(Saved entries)
+ + + + +

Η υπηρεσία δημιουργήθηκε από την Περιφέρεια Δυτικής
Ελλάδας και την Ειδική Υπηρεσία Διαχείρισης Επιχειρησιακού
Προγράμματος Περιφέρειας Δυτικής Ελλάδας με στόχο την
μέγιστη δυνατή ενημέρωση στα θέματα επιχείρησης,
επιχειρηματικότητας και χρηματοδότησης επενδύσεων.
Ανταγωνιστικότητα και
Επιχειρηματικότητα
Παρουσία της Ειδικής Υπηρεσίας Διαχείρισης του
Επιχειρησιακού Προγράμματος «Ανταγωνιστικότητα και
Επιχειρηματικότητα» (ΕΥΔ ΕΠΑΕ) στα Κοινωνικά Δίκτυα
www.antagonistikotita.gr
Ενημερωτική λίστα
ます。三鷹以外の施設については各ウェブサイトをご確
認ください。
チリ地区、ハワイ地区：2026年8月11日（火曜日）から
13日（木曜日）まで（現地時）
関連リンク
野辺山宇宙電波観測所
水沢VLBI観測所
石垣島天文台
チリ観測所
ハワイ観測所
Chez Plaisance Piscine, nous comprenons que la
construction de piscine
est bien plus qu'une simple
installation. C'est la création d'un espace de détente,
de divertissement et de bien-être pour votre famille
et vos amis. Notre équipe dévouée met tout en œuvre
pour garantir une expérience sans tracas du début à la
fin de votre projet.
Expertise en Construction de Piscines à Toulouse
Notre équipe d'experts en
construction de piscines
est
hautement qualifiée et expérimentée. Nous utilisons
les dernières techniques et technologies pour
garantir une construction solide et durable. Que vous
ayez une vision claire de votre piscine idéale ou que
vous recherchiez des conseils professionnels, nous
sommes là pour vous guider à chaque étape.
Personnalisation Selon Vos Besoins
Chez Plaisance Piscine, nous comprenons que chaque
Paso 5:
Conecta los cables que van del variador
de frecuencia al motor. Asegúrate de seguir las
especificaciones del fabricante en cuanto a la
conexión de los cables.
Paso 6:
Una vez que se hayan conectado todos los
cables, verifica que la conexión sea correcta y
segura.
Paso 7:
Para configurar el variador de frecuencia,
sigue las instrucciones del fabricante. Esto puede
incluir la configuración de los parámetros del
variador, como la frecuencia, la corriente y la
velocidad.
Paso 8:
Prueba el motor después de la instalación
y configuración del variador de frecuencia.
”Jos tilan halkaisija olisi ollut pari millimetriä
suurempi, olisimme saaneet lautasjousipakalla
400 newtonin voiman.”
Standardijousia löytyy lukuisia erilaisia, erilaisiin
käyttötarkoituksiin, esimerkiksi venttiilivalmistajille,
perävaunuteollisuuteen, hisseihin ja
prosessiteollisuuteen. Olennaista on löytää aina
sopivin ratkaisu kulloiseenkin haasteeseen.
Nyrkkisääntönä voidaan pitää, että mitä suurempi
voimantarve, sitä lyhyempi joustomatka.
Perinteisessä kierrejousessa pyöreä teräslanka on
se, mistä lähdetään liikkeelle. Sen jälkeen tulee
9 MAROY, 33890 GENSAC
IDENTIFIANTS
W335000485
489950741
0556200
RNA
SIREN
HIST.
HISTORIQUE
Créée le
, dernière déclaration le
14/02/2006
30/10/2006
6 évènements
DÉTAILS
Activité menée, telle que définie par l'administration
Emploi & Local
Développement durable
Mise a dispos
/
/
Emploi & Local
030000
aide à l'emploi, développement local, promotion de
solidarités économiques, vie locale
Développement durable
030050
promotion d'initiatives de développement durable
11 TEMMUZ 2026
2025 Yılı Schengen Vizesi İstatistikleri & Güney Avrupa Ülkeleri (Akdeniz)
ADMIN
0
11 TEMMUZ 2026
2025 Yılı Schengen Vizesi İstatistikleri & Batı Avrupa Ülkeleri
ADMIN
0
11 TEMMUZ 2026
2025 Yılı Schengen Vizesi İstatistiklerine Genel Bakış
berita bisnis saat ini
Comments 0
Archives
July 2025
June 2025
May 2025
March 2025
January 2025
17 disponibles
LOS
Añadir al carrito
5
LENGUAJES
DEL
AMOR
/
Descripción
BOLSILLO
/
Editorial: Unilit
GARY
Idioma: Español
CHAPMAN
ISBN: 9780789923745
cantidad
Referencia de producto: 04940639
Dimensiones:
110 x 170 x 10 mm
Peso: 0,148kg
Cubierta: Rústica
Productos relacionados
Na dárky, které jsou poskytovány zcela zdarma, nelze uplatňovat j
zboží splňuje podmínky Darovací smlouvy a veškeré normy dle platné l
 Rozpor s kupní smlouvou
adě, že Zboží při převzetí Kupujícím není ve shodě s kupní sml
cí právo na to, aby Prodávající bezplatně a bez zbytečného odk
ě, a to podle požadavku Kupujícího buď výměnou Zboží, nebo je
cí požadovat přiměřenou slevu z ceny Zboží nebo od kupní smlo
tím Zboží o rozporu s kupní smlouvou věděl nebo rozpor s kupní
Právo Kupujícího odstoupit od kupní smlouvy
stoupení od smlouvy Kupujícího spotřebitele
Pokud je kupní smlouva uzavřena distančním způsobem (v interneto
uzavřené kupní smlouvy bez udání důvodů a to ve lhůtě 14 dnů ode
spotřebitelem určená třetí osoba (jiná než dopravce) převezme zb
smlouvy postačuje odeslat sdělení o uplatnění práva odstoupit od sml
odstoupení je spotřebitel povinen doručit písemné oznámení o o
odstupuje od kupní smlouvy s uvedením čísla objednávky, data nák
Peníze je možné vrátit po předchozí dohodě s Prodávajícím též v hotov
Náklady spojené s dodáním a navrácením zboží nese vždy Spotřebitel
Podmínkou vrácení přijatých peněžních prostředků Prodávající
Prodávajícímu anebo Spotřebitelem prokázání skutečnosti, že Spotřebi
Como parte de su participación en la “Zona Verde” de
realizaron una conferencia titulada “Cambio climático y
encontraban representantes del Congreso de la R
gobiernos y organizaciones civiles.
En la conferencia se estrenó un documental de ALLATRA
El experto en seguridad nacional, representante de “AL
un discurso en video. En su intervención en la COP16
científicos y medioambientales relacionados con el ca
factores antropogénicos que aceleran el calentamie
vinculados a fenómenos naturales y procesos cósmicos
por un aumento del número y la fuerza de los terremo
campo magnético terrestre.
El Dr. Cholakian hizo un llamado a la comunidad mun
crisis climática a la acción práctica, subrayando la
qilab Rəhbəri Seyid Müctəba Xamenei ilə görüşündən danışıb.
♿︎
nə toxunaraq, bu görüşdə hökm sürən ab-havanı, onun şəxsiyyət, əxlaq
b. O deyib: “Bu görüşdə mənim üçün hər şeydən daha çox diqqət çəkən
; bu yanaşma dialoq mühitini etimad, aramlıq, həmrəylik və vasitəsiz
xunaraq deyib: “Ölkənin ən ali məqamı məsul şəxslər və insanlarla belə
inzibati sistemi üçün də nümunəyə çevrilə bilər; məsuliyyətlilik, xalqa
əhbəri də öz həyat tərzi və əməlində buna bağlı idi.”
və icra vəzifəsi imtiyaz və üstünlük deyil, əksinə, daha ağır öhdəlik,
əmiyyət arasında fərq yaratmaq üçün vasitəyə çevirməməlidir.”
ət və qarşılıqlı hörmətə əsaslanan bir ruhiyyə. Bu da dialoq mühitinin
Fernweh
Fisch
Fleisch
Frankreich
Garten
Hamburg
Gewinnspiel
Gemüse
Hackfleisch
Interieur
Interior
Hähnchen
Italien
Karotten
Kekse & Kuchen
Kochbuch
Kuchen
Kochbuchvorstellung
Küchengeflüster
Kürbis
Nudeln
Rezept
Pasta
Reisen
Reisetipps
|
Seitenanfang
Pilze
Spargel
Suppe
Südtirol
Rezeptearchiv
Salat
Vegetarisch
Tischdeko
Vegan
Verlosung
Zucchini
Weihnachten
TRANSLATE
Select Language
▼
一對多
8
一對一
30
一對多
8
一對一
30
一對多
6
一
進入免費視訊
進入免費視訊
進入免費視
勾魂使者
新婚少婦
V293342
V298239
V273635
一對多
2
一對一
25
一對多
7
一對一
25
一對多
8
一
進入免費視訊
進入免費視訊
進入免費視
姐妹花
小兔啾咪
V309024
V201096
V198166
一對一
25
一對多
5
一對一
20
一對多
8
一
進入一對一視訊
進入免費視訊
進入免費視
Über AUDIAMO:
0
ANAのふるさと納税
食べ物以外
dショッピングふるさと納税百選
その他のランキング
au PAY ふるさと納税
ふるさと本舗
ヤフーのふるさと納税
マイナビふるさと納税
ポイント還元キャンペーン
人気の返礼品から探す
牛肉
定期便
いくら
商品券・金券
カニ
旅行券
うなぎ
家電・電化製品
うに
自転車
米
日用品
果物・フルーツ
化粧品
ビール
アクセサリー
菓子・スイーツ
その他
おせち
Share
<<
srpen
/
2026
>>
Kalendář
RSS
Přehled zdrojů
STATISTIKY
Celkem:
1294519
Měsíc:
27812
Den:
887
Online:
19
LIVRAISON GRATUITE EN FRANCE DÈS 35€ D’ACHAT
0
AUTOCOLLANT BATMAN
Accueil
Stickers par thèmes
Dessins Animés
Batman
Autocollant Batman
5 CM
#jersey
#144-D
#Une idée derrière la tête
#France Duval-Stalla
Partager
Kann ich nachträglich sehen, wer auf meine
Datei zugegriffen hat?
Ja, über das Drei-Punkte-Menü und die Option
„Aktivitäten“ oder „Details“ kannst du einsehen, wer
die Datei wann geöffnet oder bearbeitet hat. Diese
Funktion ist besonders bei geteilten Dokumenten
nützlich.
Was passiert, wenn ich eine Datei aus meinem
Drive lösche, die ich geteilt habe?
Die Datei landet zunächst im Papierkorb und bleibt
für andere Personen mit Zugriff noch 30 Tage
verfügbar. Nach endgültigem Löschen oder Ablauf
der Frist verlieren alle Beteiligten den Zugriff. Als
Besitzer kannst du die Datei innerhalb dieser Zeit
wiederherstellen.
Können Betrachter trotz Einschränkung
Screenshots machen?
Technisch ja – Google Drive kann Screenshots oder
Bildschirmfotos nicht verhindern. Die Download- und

+ + + + +

■ Problem statement: Line count for the word "deyib": tally the lines of the records above that hold it and give only that figure.

■ Result of the task: 2